The bagging algorithm does this: each classifier randomly samples the samples from the original sample, then trains the classifier on the sampled samples, and then combines the classifiers. A simple majority vote is generally possible. Its representative algorithm is random forest. Boosting means that he trains a series of classifiers iteratively, and the sample distributions used by each classifier are related to the previous round of learning results. Its representative algorithm is AdaBoost, GBDT.

In fact, for the machine learning algorithm, its generalization error can be decomposed into two parts, deviation (bias) and variance (variance). This can be derived from (using the probability theory Formula D (x) =e (x^2)-[e (x)]^2). Deviation refers to the degree of deviation between the expected prediction of the algorithm and the real prediction, which reflects the fitting ability of the model itself; Variance measures the change of the training set of the same size, which results in the changes of learning performance, and depicts the effect of data disturbance. It's a bit of a detour, but you must have known about fitting.

As shown, the more complex the model, the higher the degree of fitting, and the less the training deviation of the model.
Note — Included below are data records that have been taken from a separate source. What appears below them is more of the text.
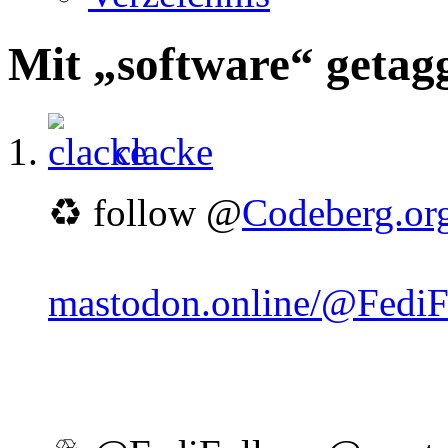
Mit „software“ getag
clacke
♻️ follow @
Codeberg.or
mastodon.online/@Fedi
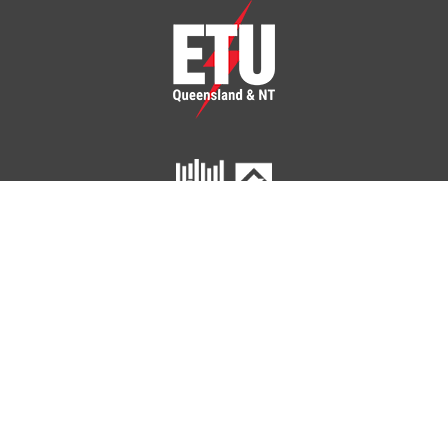
ETU Queensland and Northern Territory
Home
Your Union
Your Industry
Shop
Contact Us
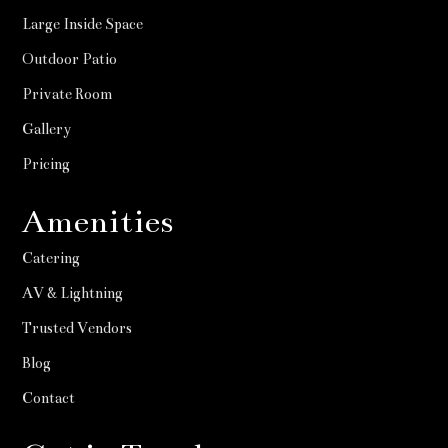
Large Inside Space
Outdoor Patio
Private Room
Gallery
Pricing
Amenities
Catering
AV & Lightning
Trusted Vendors
Blog
Contact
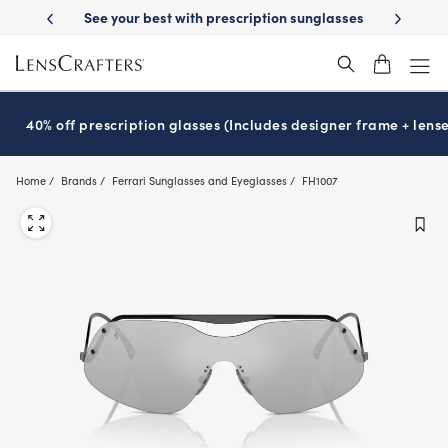
Skip
-Day Delivery
See your best with prescription sunglasses
School-ready
to
main
content
40% off prescription glasses (Includes designer frame + lense
Home
Brands
Ferrari Sunglasses and Eyeglasses
FH1007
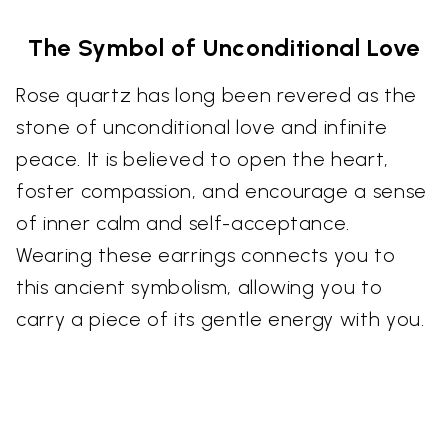
The Symbol of Unconditional Love
Rose quartz has long been revered as the
stone of unconditional love and infinite
peace. It is believed to open the heart,
foster compassion, and encourage a sense
of inner calm and self-acceptance.
Wearing these earrings connects you to
this ancient symbolism, allowing you to
carry a piece of its gentle energy with you.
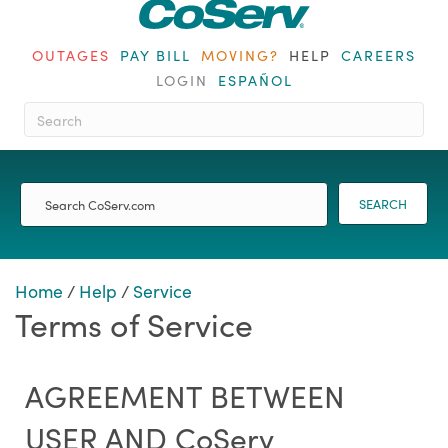
OUTAGES
PAY BILL
MOVING?
HELP
CAREERS
LOGIN
ESPAÑOL
When autocomplete results are ava
SEARCH
Home
/
Help
/
Service
Terms of Service
AGREEMENT BETWEEN
USER AND CoServ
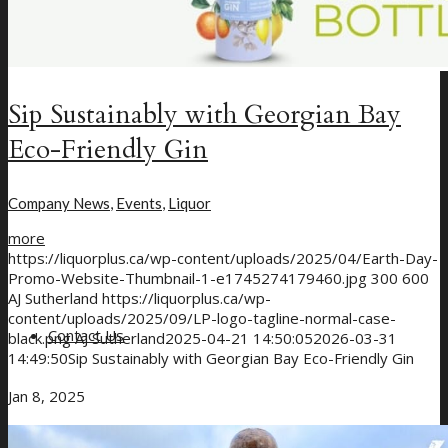
Sip Sustainably with Georgian Bay
Eco-Friendly Gin
Company News
,
Events
,
Liquor
more
https://liquorplus.ca/wp-content/uploads/2025/04/Earth-Day-
Promo-Website-Thumbnail-1-e1745274179460.jpg
300
600
AJ Sutherland
https://liquorplus.ca/wp-
content/uploads/2025/09/LP-logo-tagline-normal-case-
Contact Us
black.png
AJ Sutherland
2025-04-21 14:50:05
2026-03-31
14:49:50
Sip Sustainably with Georgian Bay Eco-Friendly Gin
Jan 8, 2025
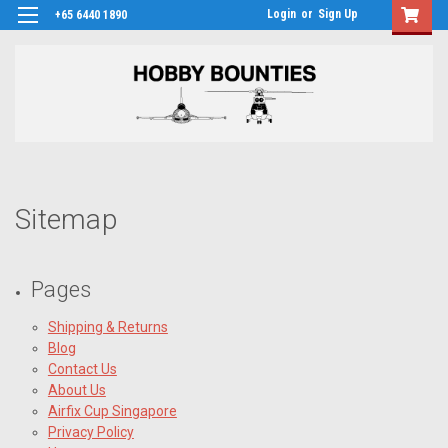
Login
or
Sign Up
+65 6440 1890
Sitemap
Pages
Shipping & Returns
Blog
Contact Us
About Us
Airfix Cup Singapore
Privacy Policy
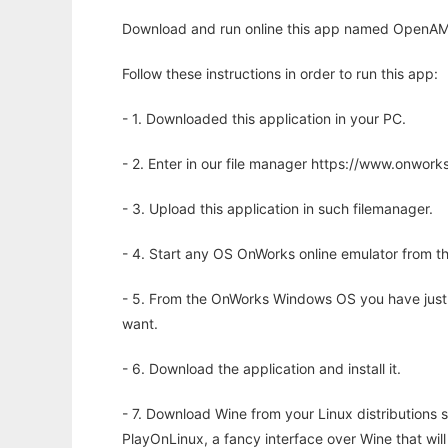
Download and run online this app named OpenAMIS 
Follow these instructions in order to run this app:
- 1. Downloaded this application in your PC.
- 2. Enter in our file manager https://www.onwo
- 3. Upload this application in such filemanager.
- 4. Start any OS OnWorks online emulator from th
- 5. From the OnWorks Windows OS you have just
want.
- 6. Download the application and install it.
- 7. Download Wine from your Linux distributions s
PlayOnLinux, a fancy interface over Wine that wi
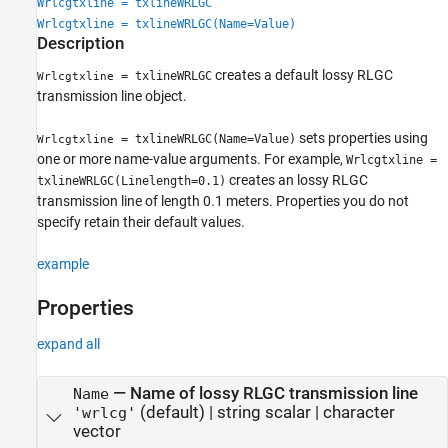
Wrlcgtxline = txlineWRLGC
See Also
Wrlcgtxline = txlineWRLGC(Name=Value)
Description
creates a default lossy RLGC
= txlineWRLGC
Wrlcgtxline
transmission line object.
sets properties using
= txlineWRLGC(Name=Value)
Wrlcgtxline
one or more name-value arguments. For example,
Wrlcgtxline =
creates an lossy RLGC
txlineWRLGC(Linelength=0.1)
transmission line of length 0.1 meters. Properties you do not
specify retain their default values.
example
Properties
expand all
—
Name of lossy RLGC transmission line
Name
(default) |
string scalar
|
character
'wrlcg'
vector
At this point, however, if you change a set of data, the model will vary greatly, that is, the variance of the model is large. So when the model is too complex it can lead to overfitting.
When the model is simpler, even if we change a group of data, the difference between the last learner and the previous learner is not so great, the variance of the model is very small. Or because the model is simple, so the deviation will be very large.

That is to say, when we train a model, deviations and variances are taken care of, and no one is missing.
For the bagging algorithm, because we will train many different classifiers in parallel, the goal is to reduce this variance (variance), because the use of a separate base classifier after more, hThe value will naturally be close. So for each base classifier, the goal is how to reduce this deviation (bias), so we will adopt deep or not pruning decision tree.
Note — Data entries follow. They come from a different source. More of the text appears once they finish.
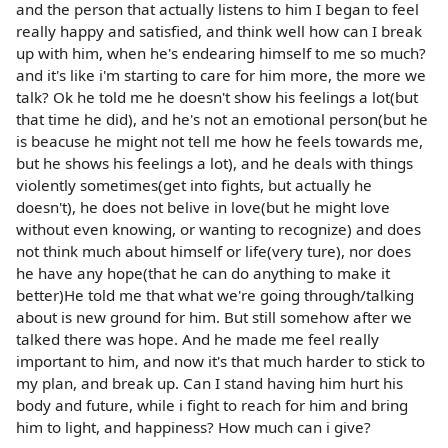
and the person that actually listens to him I began to feel
really happy and satisfied, and think well how can I break
up with him, when he's endearing himself to me so much?
and it's like i'm starting to care for him more, the more we
talk? Ok he told me he doesn't show his feelings a lot(but
that time he did), and he's not an emotional person(but he
is beacuse he might not tell me how he feels towards me,
but he shows his feelings a lot), and he deals with things
violently sometimes(get into fights, but actually he
doesn't), he does not belive in love(but he might love
without even knowing, or wanting to recognize) and does
not think much about himself or life(very ture), nor does
he have any hope(that he can do anything to make it
better)He told me that what we're going through/talking
about is new ground for him. But still somehow after we
talked there was hope. And he made me feel really
important to him, and now it's that much harder to stick to
my plan, and break up. Can I stand having him hurt his
body and future, while i fight to reach for him and bring
him to light, and happiness? How much can i give?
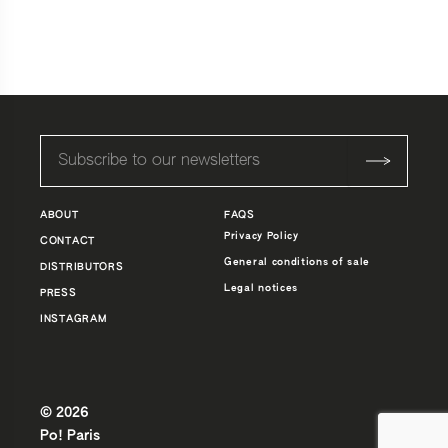
ABOUT
FAQS
Privacy Policy
CONTACT
General conditions of sale
DISTRIBUTORS
Legal notices
PRESS
INSTAGRAM
© 2026
Po! Paris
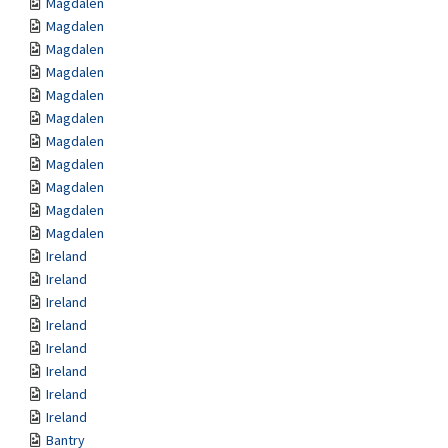
Magdalen
Magdalen
Magdalen
Magdalen
Magdalen
Magdalen
Magdalen
Magdalen
Magdalen
Magdalen
Magdalen
Ireland
Ireland
Ireland
Ireland
Ireland
Ireland
Ireland
Ireland
Bantry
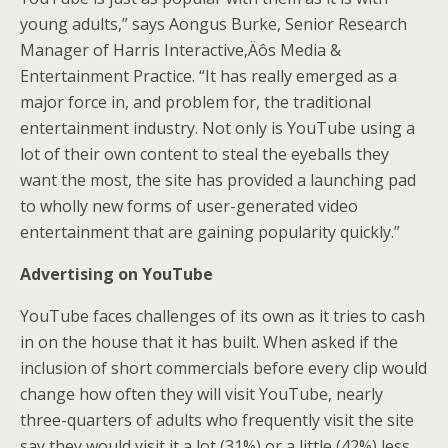
young adults,” says Aongus Burke, Senior Research
Manager of Harris Interactive‚Äôs Media &
Entertainment Practice. “It has really emerged as a
major force in, and problem for, the traditional
entertainment industry. Not only is YouTube using a
lot of their own content to steal the eyeballs they
want the most, the site has provided a launching pad
to wholly new forms of user-generated video
entertainment that are gaining popularity quickly.”
Advertising on YouTube
YouTube faces challenges of its own as it tries to cash
in on the house that it has built. When asked if the
inclusion of short commercials before every clip would
change how often they will visit YouTube, nearly
three-quarters of adults who frequently visit the site
say they would visit it a lot (31%) or a little (42%) less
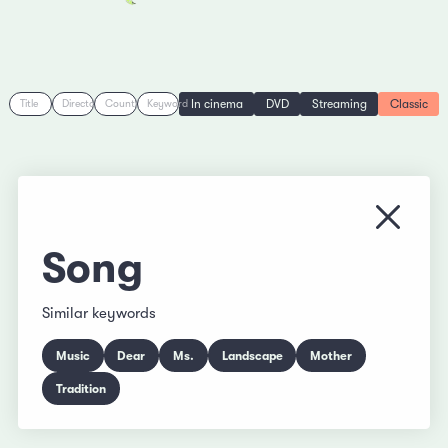
In cinema
DVD
Streaming
Classic
Title
Director
Country
Keyword
Close
Song
Similar keywords
Music
Dear
Ms.
Landscape
Mother
Tradition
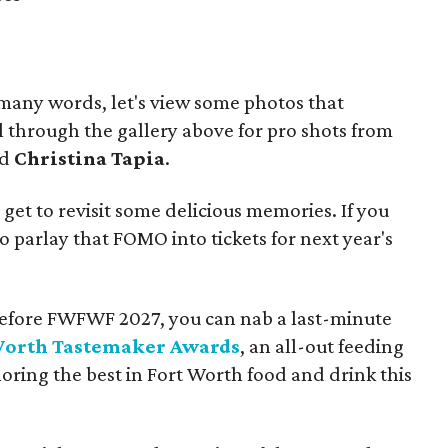
 many words, let's view some photos that
ll through the gallery above for pro shots from
nd
Christina Tapia
.
l get to revisit some delicious memories. If you
o parlay that FOMO into tickets for next year's
ix before FWFWF 2027, you can nab a last-minute
Worth Tastemaker Awards
, an all-out feeding
ing the best in Fort Worth food and drink this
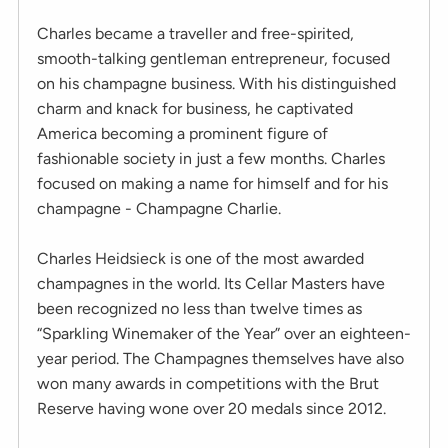
Charles became a traveller and free-spirited,
smooth-talking gentleman entrepreneur, focused
on his champagne business. With his distinguished
charm and knack for business, he captivated
America becoming a prominent figure of
fashionable society in just a few months. Charles
focused on making a name for himself and for his
champagne - Champagne Charlie.
Charles Heidsieck is one of the most awarded
champagnes in the world. Its Cellar Masters have
been recognized no less than twelve times as
“Sparkling Winemaker of the Year” over an eighteen-
year period. The Champagnes themselves have also
won many awards in competitions with the Brut
Reserve having wone over 20 medals since 2012.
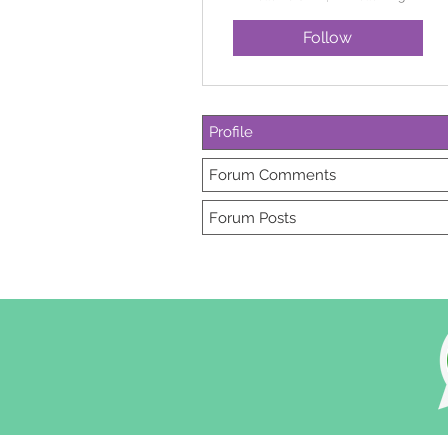
Follow
Profile
Forum Comments
Forum Posts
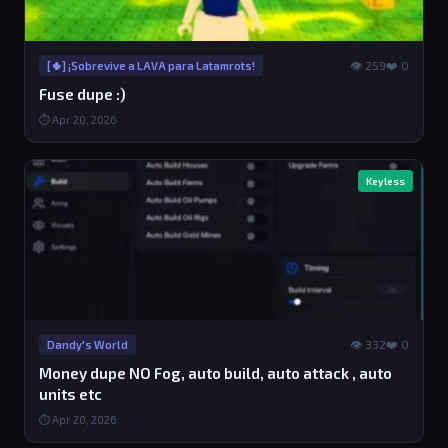
👁 259
❤️ 0
[🌵] ¡Sobrevive a LAVA para Latamrots!
Fuse dupe :)
⏱ Apr 20, 2026
Keyless
👁 332
❤️ 0
Dandy's World
Money dupe NO Fog, auto build, auto attack , auto
units etc
⏱ Apr 20, 2026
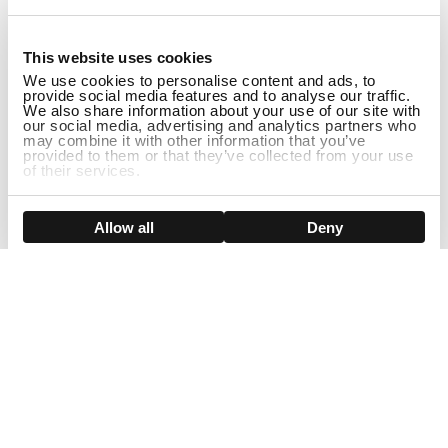
1
This website uses cookies
We use cookies to personalise content and ads, to
provide social media features and to analyse our traffic.
We also share information about your use of our site with
our social media, advertising and analytics partners who
may combine it with other information that you’ve
provided to them or that they’ve collected from your use
of their services.
DISCONTINUED
Show details
Allow all
Deny
Sign Up For Our Newsletter!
For boosting, each step we will be on the basis of the previous round to more fit the original data, so we can guarantee the deviation (bias), so for each base classifier, the problem is how to choose variance smaller classifier, a simpler classifier, So we chose a decision tree with a very shallow depth.

Full guide to xgboost parameter tuning (Python code included)

Contact Us

The content source of this page is from Internet, which doesn't represent Alibaba Cloud's opinion; products and services mentioned on that page don't have any relationship with Alibaba Cloud. If the content of the page makes you feel confusing, please write us an email, we will handle the problem within 5 days after receiving your email.

If you find any instances of plagiarism from the community, please send an email to: info-contact@alibabacloud.com and provide relevant evidence. A staff member will contact you within 5 working days.

A Free Trial That Lets You Build Big!

Start building with 50+ products and up to 12 months usage for Elastic Compute Service

  • Sales Support

    1 on 1 presale consultation

  • After-Sales Support

    24/7 Technical Support 6 Free Tickets per Quarter Faster Response

  • Alibaba Cloud offers highly flexible support services tailored to meet your exact needs.